A faithful copy is needed of the lines below from the one with "Random Game (500, 26)" up to and including the one with "casaaides.com.ar (243, 815)"; set it down with no pictures and no other lines.
----
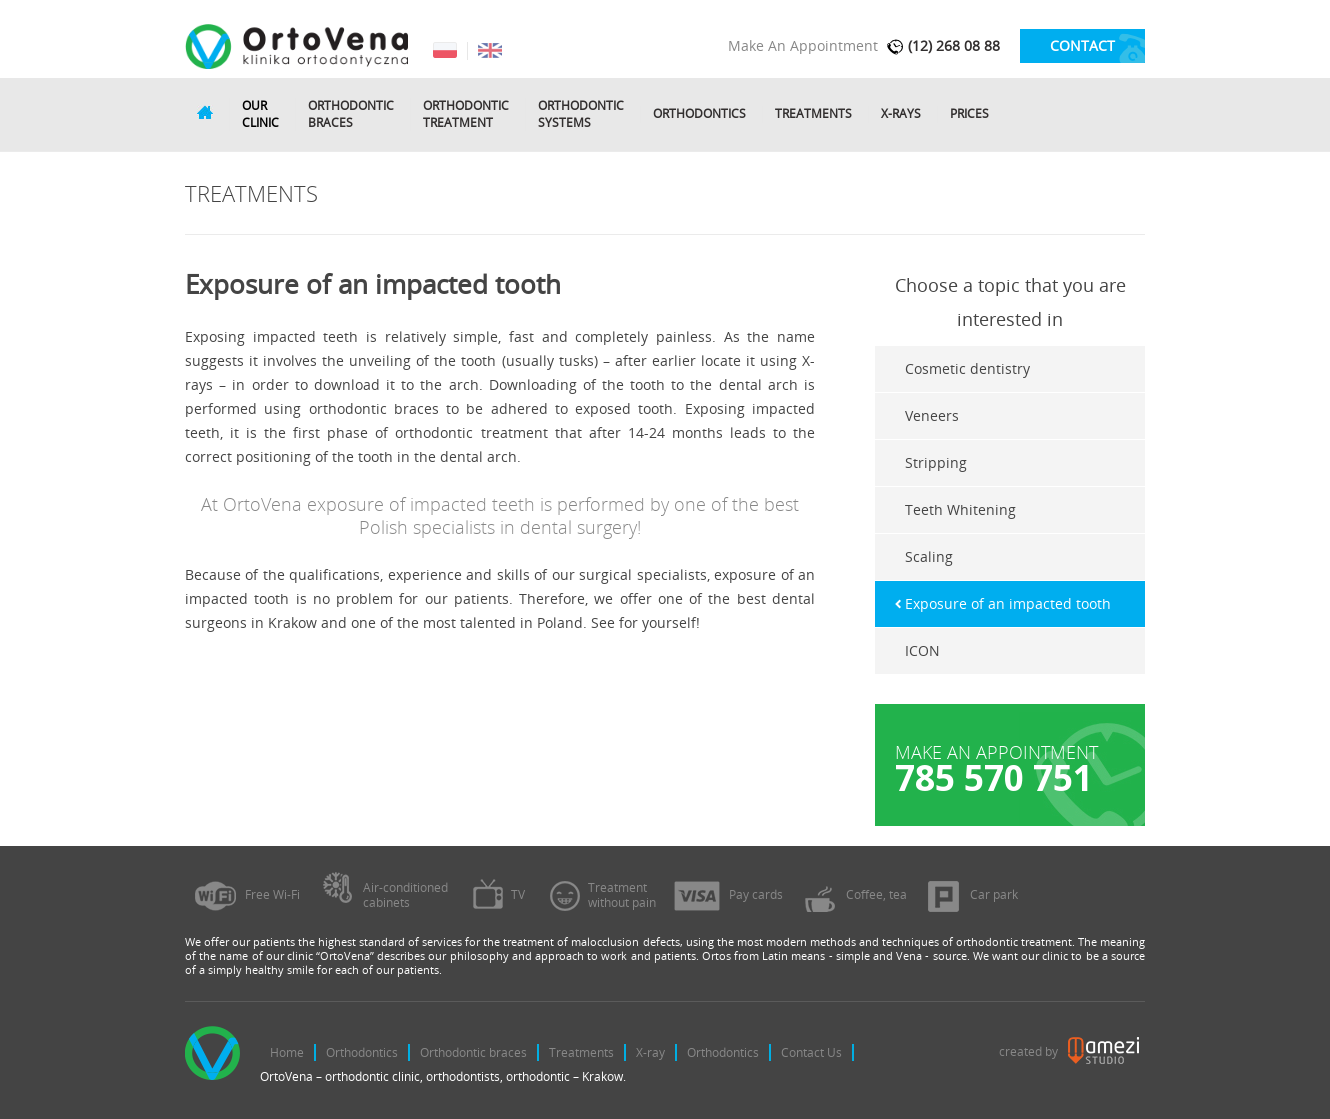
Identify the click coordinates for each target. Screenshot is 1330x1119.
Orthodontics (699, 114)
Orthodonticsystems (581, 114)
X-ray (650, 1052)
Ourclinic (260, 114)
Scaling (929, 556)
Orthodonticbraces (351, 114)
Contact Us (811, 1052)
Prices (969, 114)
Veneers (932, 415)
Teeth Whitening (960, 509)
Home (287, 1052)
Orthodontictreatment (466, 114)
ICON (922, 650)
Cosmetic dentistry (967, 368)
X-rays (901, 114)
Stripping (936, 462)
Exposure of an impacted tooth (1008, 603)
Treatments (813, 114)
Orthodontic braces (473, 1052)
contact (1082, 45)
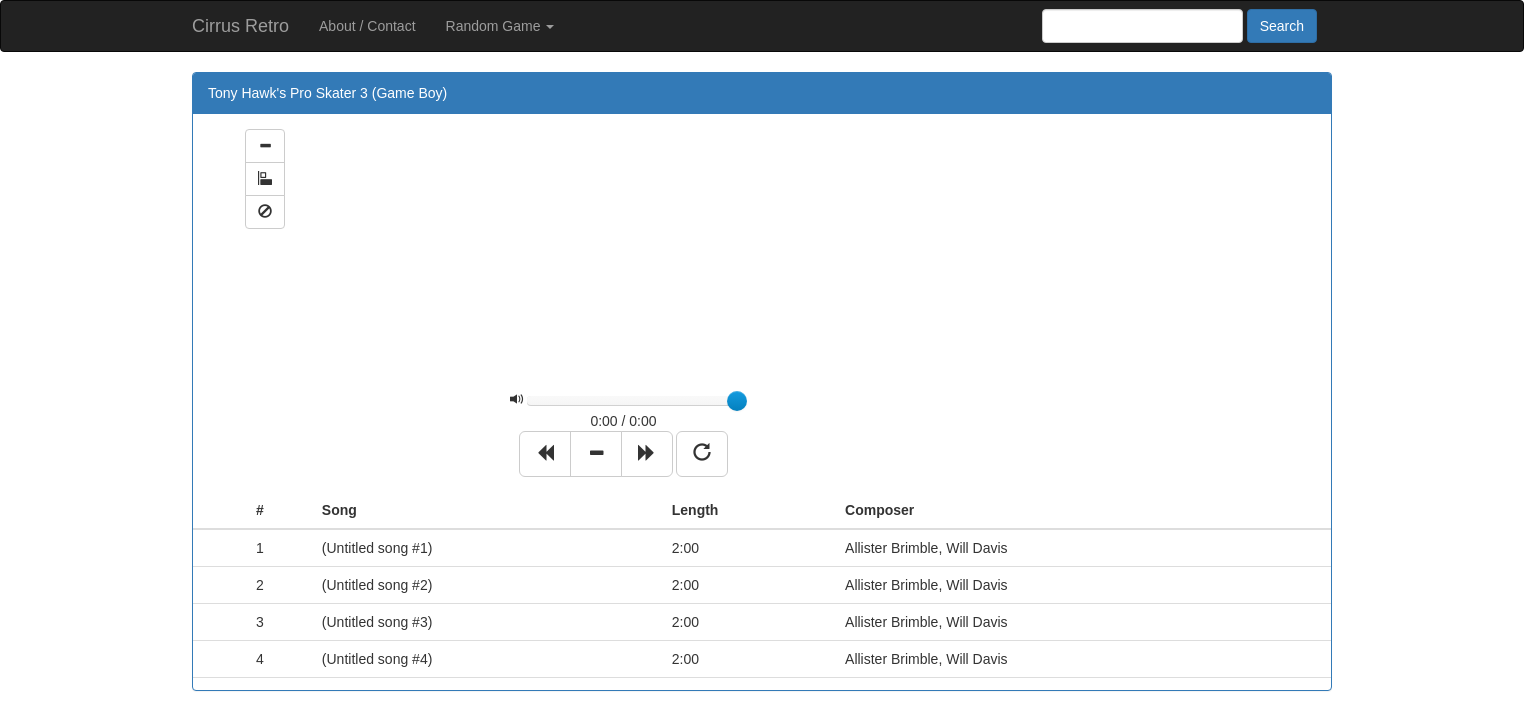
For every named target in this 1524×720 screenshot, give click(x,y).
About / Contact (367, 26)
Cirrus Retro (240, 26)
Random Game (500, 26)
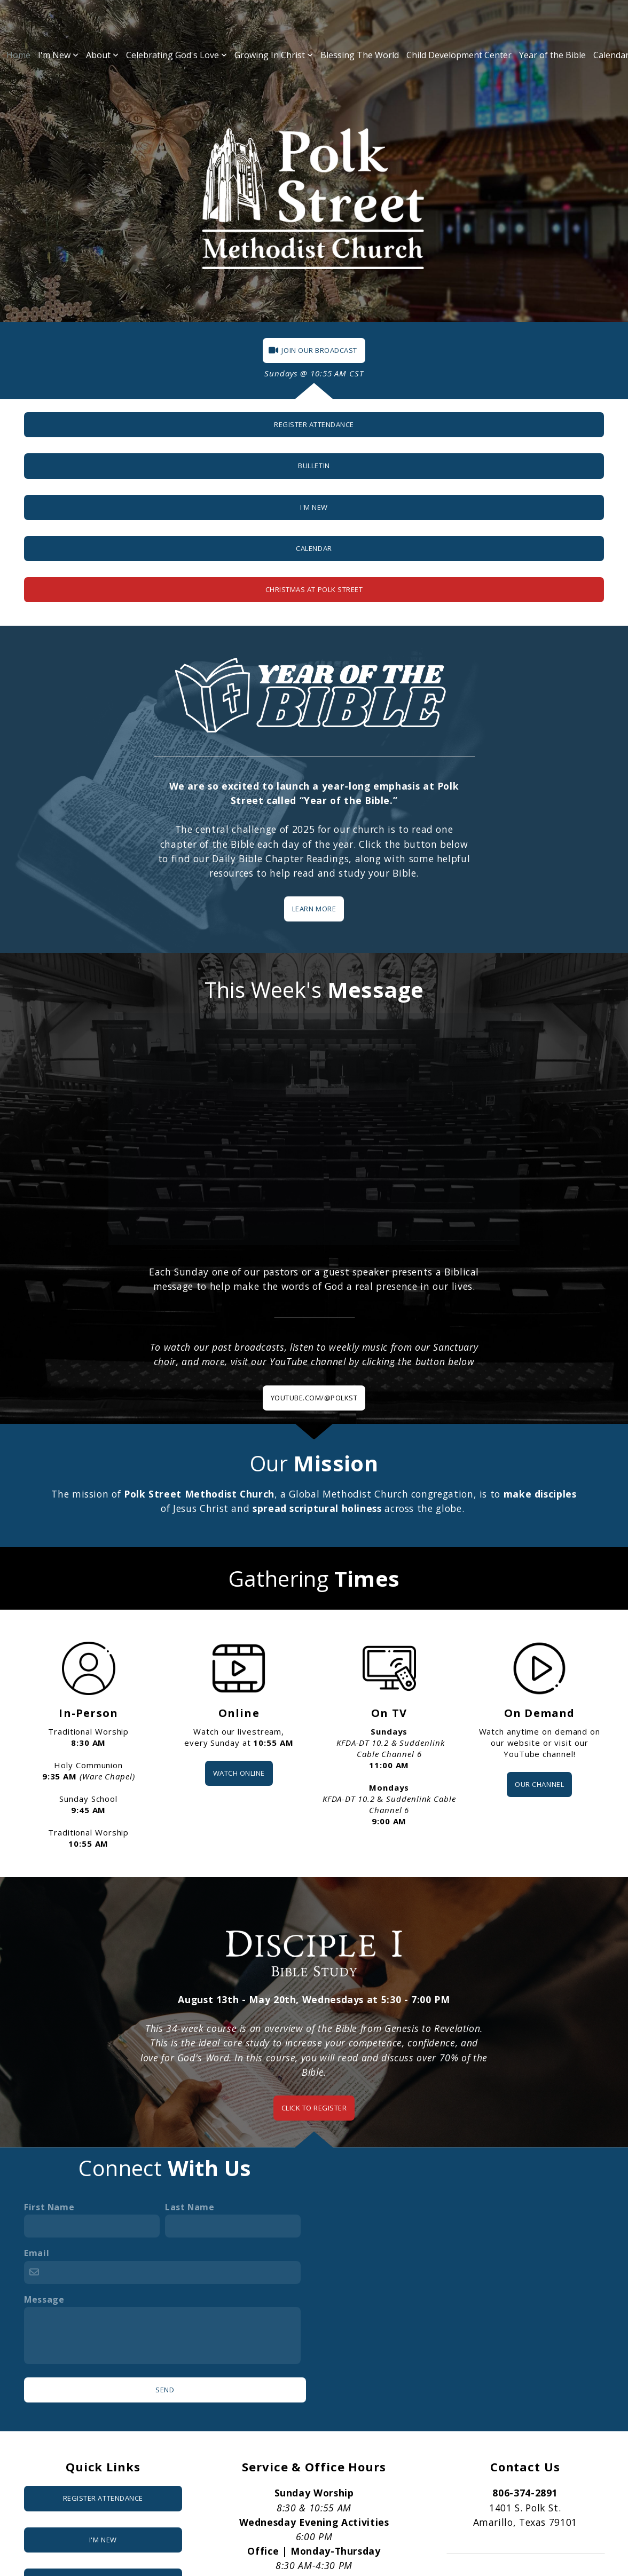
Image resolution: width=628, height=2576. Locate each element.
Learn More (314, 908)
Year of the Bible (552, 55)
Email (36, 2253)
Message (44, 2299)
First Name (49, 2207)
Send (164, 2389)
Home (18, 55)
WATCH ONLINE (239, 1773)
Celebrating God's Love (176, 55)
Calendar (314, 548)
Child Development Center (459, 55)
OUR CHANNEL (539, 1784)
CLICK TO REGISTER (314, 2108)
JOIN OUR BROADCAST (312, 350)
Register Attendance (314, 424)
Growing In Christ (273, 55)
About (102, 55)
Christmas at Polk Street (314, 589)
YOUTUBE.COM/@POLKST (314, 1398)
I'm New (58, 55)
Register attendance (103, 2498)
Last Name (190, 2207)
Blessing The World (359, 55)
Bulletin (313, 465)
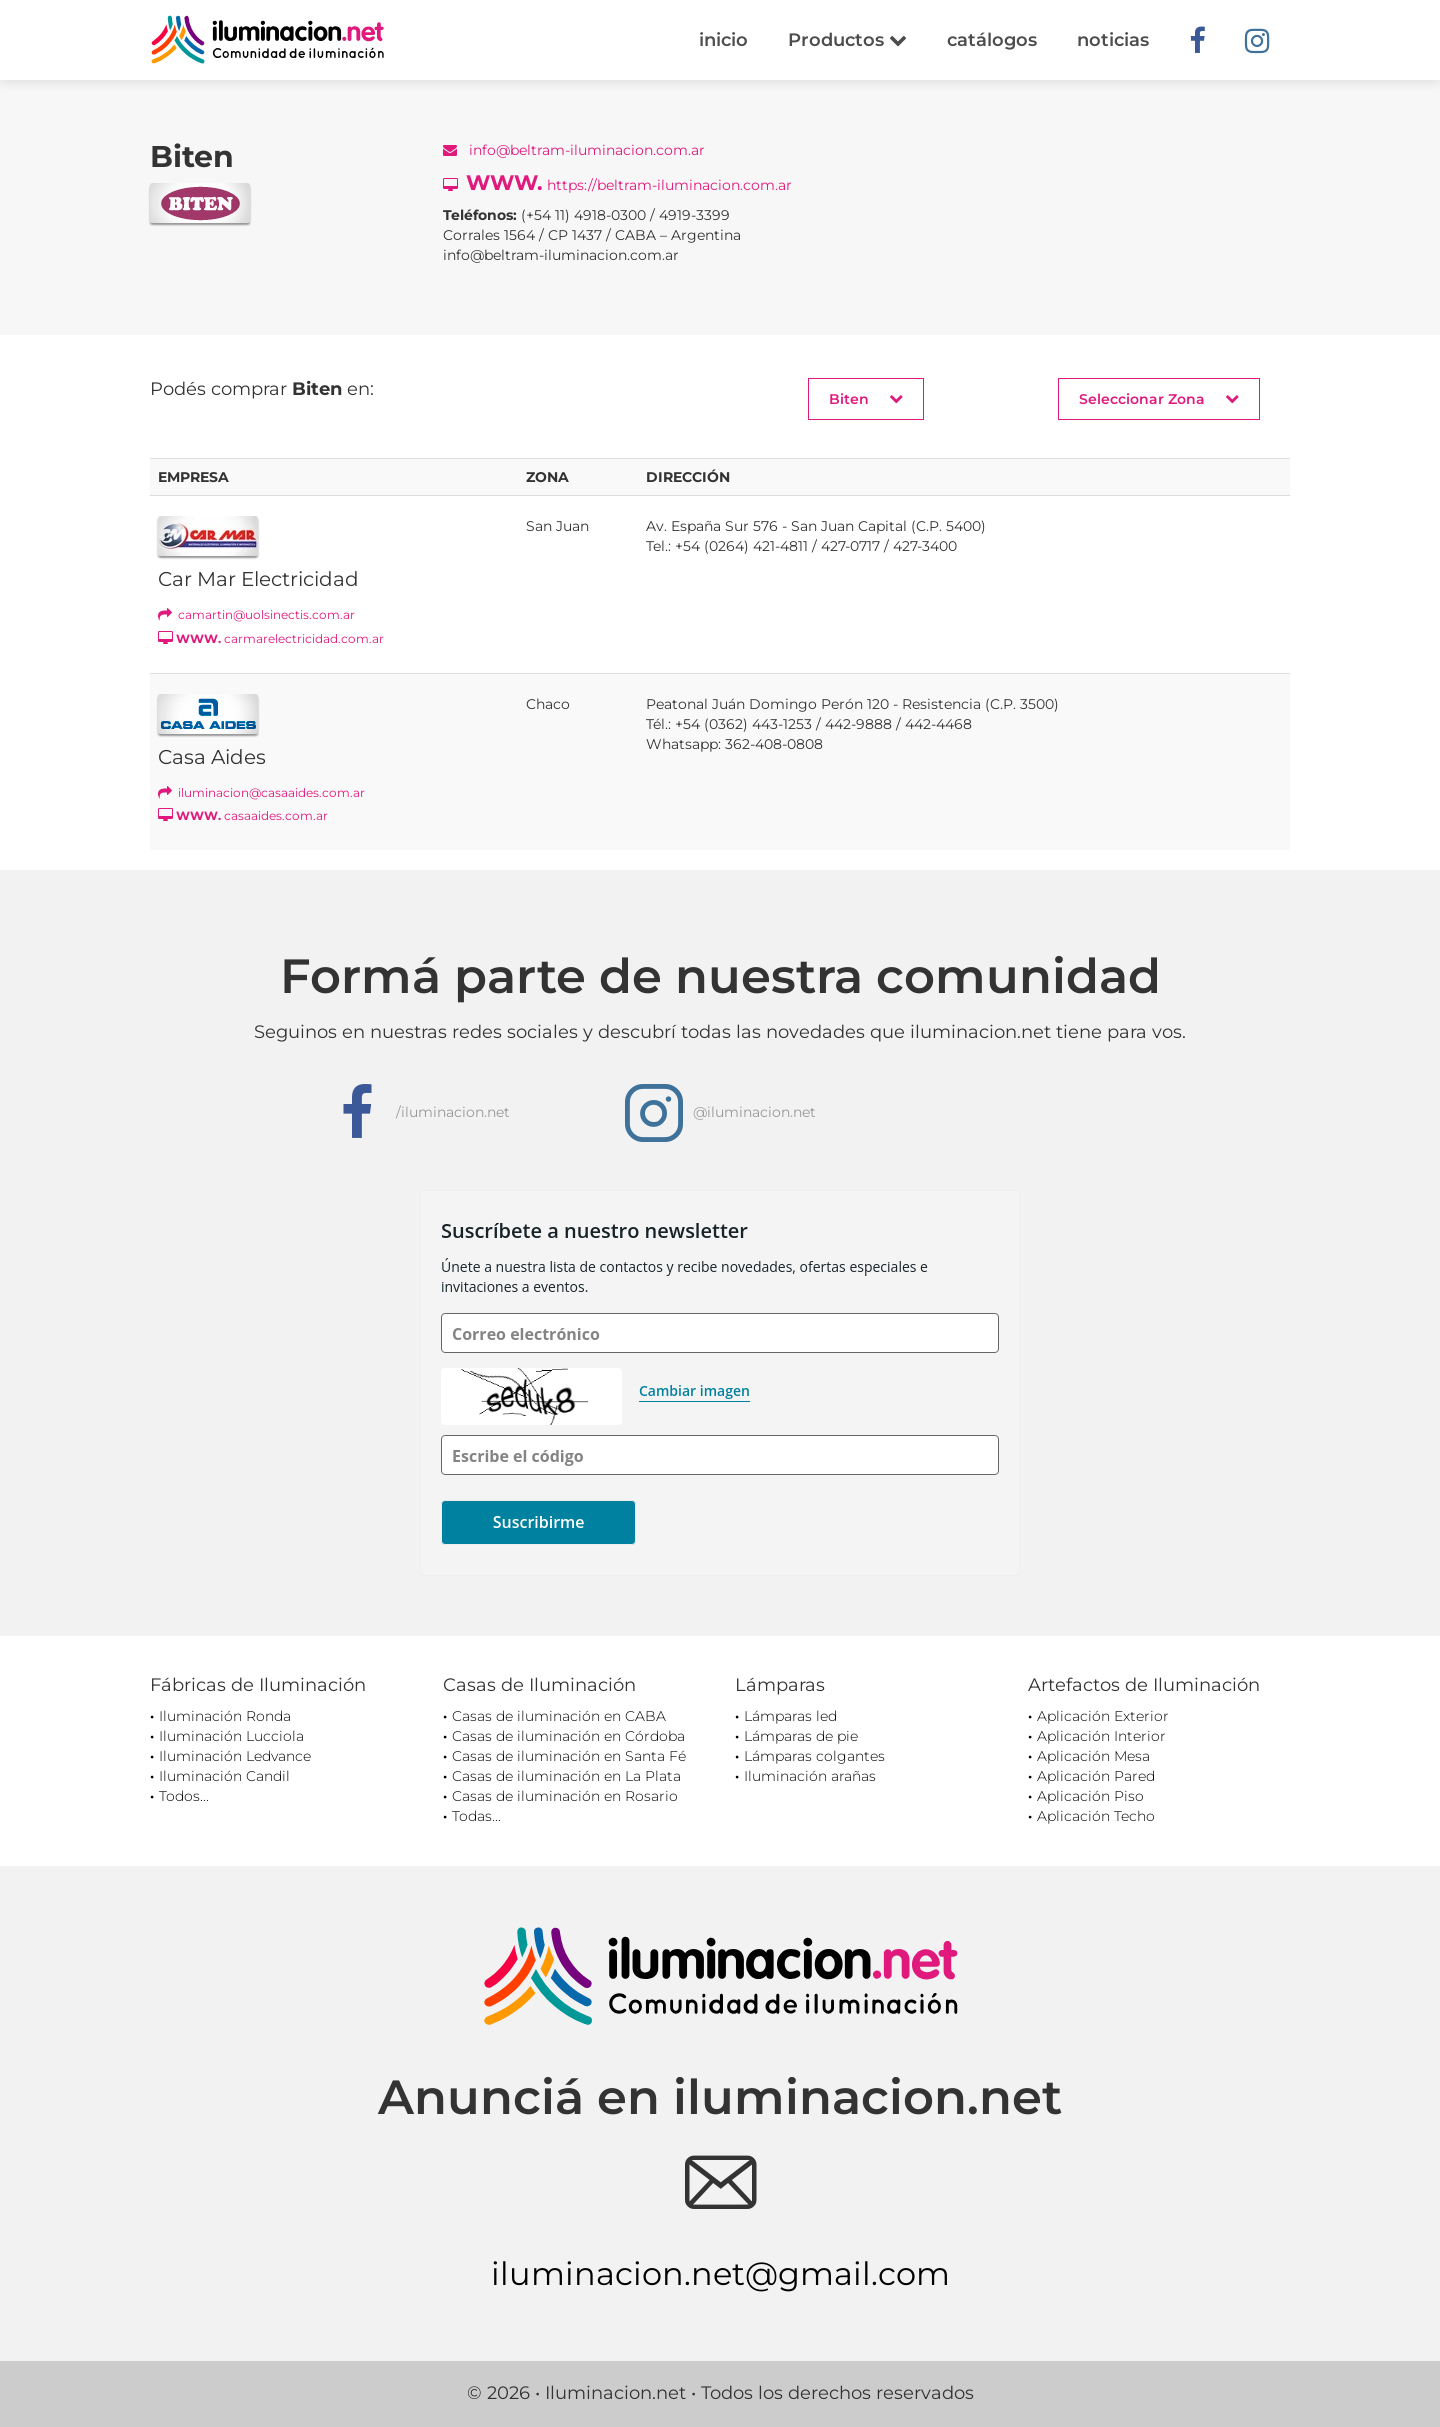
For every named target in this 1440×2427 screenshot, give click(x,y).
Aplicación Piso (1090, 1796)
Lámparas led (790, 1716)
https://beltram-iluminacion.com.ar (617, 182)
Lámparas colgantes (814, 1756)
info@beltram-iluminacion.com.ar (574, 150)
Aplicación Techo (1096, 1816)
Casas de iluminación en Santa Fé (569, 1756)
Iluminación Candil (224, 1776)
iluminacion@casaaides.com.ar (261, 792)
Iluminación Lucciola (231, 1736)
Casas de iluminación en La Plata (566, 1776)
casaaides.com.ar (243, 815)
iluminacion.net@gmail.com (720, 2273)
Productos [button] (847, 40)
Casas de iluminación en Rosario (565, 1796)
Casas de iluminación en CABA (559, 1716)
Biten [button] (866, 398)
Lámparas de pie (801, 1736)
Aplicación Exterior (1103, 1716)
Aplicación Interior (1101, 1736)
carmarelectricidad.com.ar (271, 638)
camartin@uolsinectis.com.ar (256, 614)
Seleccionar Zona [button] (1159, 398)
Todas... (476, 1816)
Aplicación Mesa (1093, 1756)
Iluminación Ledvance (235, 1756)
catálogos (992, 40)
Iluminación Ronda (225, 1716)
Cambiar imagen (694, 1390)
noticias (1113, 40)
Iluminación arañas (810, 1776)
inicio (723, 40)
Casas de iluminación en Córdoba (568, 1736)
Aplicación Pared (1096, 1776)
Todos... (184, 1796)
----
* **Problem solution**:
Random Game (500, 26)
Image resolution: width=628, height=2576. Locate each element.
Learn More (314, 908)
Year of the Bible (552, 55)
Email (36, 2253)
Message (44, 2299)
First Name (49, 2207)
Send (164, 2389)
Home (18, 55)
WATCH ONLINE (239, 1773)
Celebrating God's Love (176, 55)
Calendar (314, 548)
Child Development Center (459, 55)
OUR CHANNEL (539, 1784)
CLICK TO REGISTER (314, 2108)
JOIN OUR BROADCAST (312, 350)
Register Attendance (314, 424)
Growing In Christ (273, 55)
About (102, 55)
Christmas at Polk Street (314, 589)
YOUTUBE.COM/@POLKST (314, 1398)
I'm New (58, 55)
Register attendance (103, 2498)
Last Name (190, 2207)
Blessing The World (359, 55)
Bulletin (313, 465)
For every named target in this 1440×2427 screenshot, give click(x,y).
Aplicación Piso (1090, 1796)
Lámparas led (790, 1716)
https://beltram-iluminacion.com.ar (617, 182)
Lámparas colgantes (814, 1756)
info@beltram-iluminacion.com.ar (574, 150)
Aplicación Techo (1096, 1816)
Casas de iluminación en Santa Fé (569, 1756)
Iluminación Candil (224, 1776)
iluminacion@casaaides.com.ar (261, 792)
Iluminación Lucciola (231, 1736)
Casas de iluminación en La Plata (566, 1776)
casaaides.com.ar (243, 815)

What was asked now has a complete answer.